Prince William managed to keep things light after having a deep discussion about drug addiction and legalization.
During his visit to the Spitafields Crypt Trust—a charity that provides services for those suffering from alcohol and drug addiction—the Duke of Cambridge spoke with three people recovering from addiction. One of these people, Grace Gunn, just so happened to be training to become a midwife. After visiting with the group, William wished Gunn, 19, luck with her training.
"All the best with the midwifery. Might see you sooner than you think," he quipped.
The Prince was also given three wooden owls: one for Prince George, one for Princess Charlotte and one for the upcoming bundle of joy he is expecting to welcome with his wife Kate Middleton in the spring.
Besides sharing some baby news, William asked the group a "massive question" about their thoughts on legalizing drugs.
"Can I ask you a very massive question—it's a big one," William said. "There's obviously a lot of pressure growing in areas about legalizing drugs and things like that. What are your individual opinions on that?"
"I know it's a big question," he continued. "but you seem like the key people to actually get a very good idea as to, you know, what are the big dangers there—what are the feelings?"
Heather Blackburn, 49, said she thought the legalization of drugs was a "good idea," and that money was wasted on "drug laws."
"Most of the people I've known in recovery, 95%, had massive trauma and terrible stuff happen to them and using drugs to cope," she said. "And then you get put in prison. You don't get the facilities and the actual help you need, you get punished."
This pattern was "not going to help anyone taking drugs," she continued. Instead, she said it was "going to even do more harm, I think."
"So there needs to be more of a social element to it?" William questioned.
Blackburn said having more support—like psychiatrists—could be beneficial in terms of helping people change their lives sooner.
"So prison doesn't tackle the root cause of why someone is taking drugs?" he asked.
"No," Blackburn replied. "It just punishes what you've done, not the reasons why."

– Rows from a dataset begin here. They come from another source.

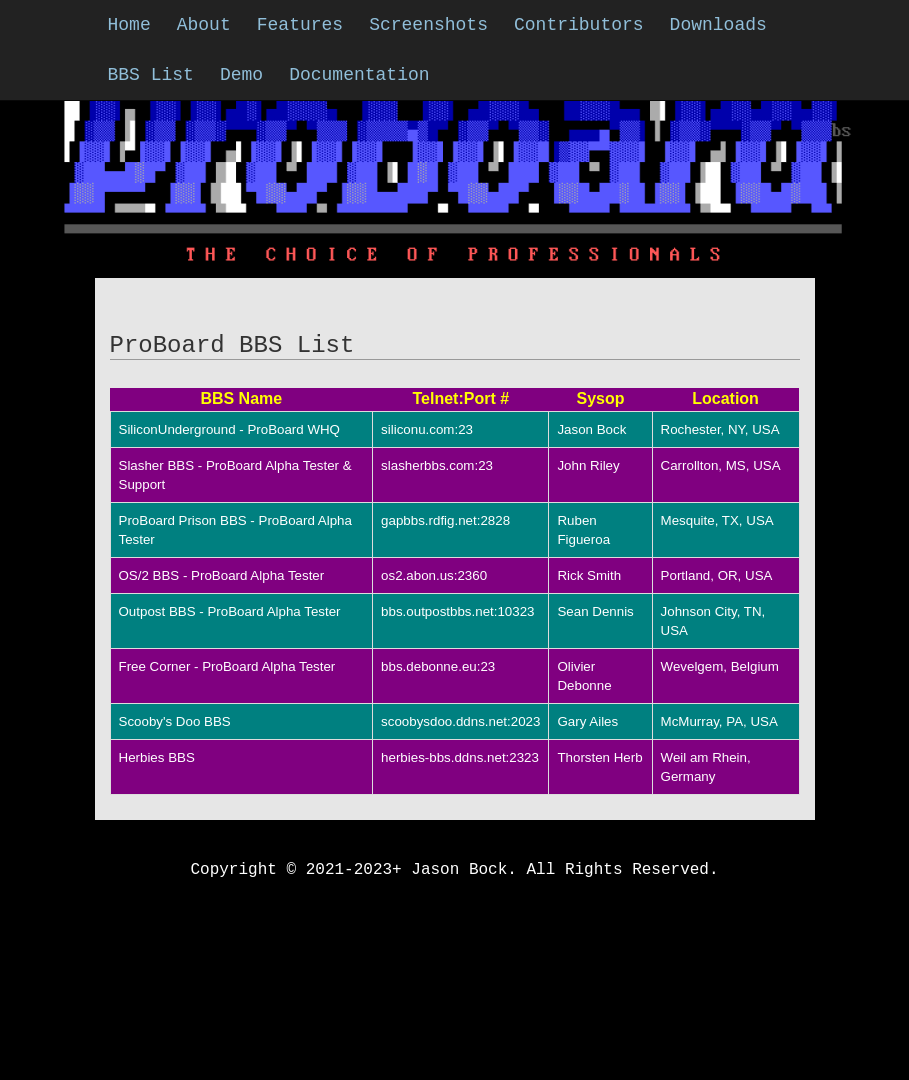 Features (300, 25)
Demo (241, 75)
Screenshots (428, 25)
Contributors (579, 25)
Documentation (359, 75)
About (204, 25)
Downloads (718, 25)
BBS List (151, 75)
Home (129, 25) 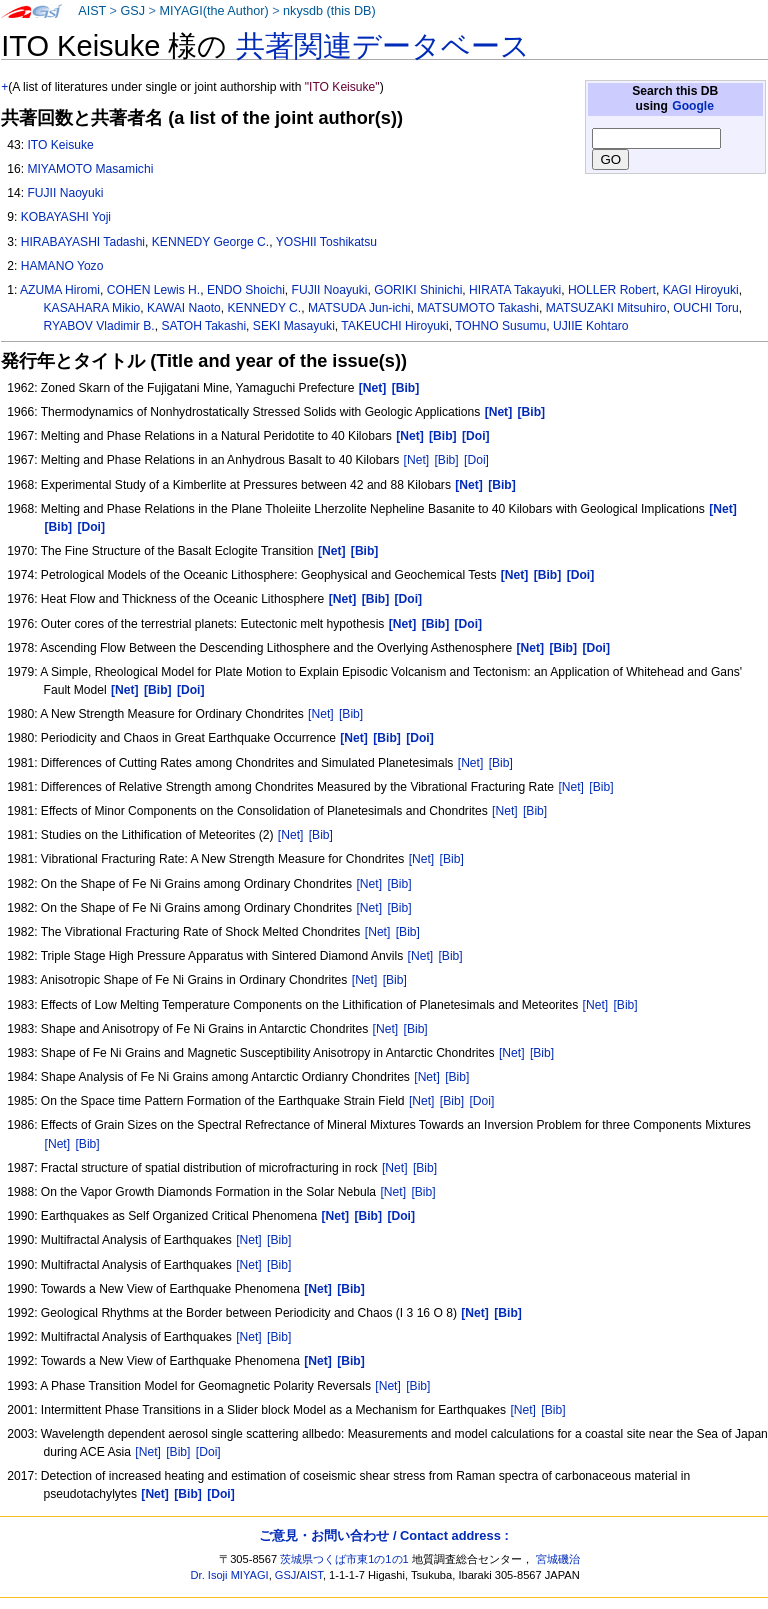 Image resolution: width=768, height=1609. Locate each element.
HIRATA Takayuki (515, 290)
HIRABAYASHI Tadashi (83, 242)
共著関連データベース (383, 46)
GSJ (132, 11)
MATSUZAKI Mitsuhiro (606, 308)
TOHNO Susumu (500, 326)
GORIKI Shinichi (418, 290)
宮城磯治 (558, 1559)
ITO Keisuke (60, 145)
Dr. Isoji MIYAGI (230, 1575)
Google (693, 106)
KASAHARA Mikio (92, 308)
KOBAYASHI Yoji (66, 217)
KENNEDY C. (265, 308)
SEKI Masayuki (294, 326)
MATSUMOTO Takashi (478, 308)
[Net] (417, 460)
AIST (92, 11)
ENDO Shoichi (246, 290)
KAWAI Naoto (184, 308)
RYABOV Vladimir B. (99, 326)
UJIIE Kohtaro (590, 326)
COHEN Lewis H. (153, 290)
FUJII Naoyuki (65, 193)
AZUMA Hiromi (60, 290)
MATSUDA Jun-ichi (359, 308)
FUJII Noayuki (330, 290)
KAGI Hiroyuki (701, 290)
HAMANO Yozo (62, 266)
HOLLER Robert (612, 290)
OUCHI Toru (706, 308)
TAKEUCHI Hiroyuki (394, 326)
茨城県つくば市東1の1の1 (344, 1559)
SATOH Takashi (203, 326)
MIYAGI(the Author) (213, 11)
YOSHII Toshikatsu (326, 242)
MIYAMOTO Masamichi (90, 169)
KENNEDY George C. (210, 242)
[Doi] (476, 460)
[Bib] (447, 460)
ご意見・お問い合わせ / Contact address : (383, 1535)
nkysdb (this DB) (329, 11) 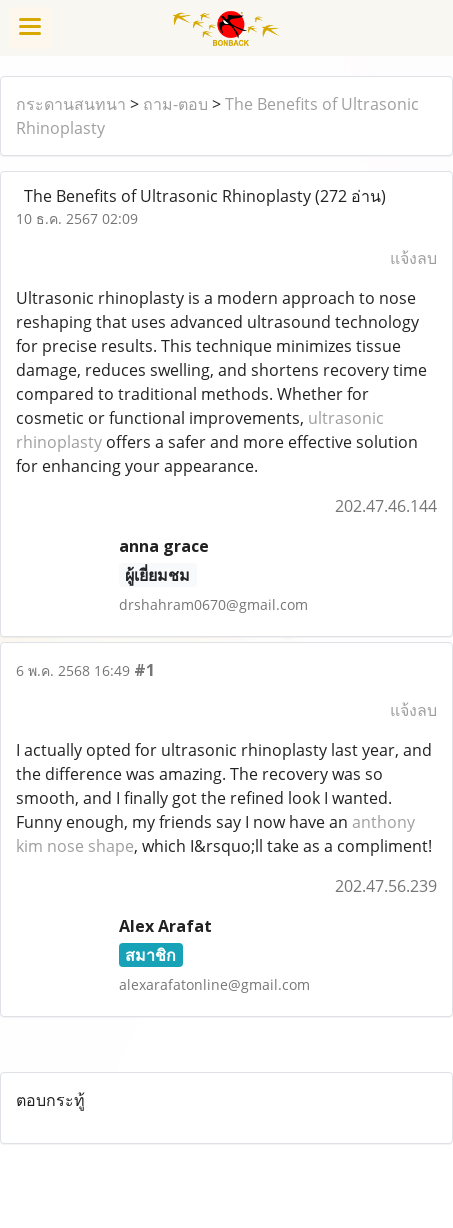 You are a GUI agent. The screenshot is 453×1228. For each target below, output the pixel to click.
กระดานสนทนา (71, 104)
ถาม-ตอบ (175, 104)
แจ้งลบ (413, 258) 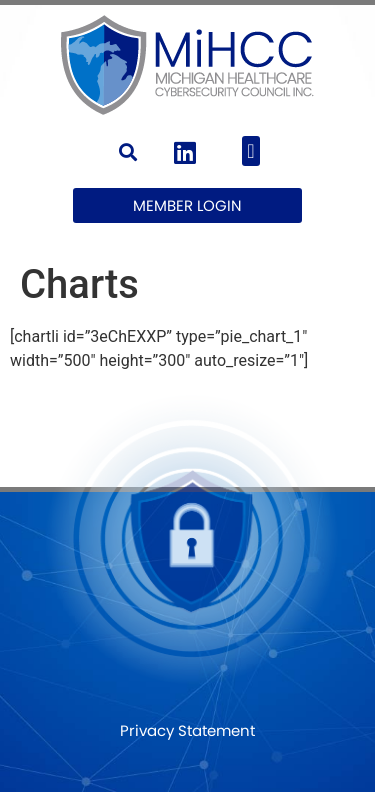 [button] (128, 151)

Gunn also shared her thoughts on the matter.
"There are still drugs in prison," she said. "You can't eliminate that fact that people do get drugs into prison."
She continued to share her views with the royal and the group.
"But I'm a true believer [that] people who end up in these places, we're damaged people, whether that's through trauma or our relationship with parents or family or carer. And, I think one thing to start the process [is] there has to be money in mental health therapy."
Gunn even shared a bit of her own experience.
"You can't have two-year waiting lists for trauma therapy," she said. "I've been waiting five years."
Still, for Gunn, the issue isn't clear cut.
"You can't just say, you know, ‘Drugs are illegal' or 'Now we can all go and do drugs,'" she said, "because it doesn't stop the fact we're a nation of people hurting, and we can't undo all that overnight. It takes a long period of time."
The Duke of Cambridge thanked the group for sharing their opinions and said the conversation was "a very useful little snapshot."
"You guys have seen it, and it's affected your lives in ways I can only imagine," he said. "So, it's very interesting to hear that from you."
"Talking to you and being here it feels like a question I had to ask," he continued. "I appreciate your honesty."
The Prince's discussion comes after much debate around the legalization of cannabis.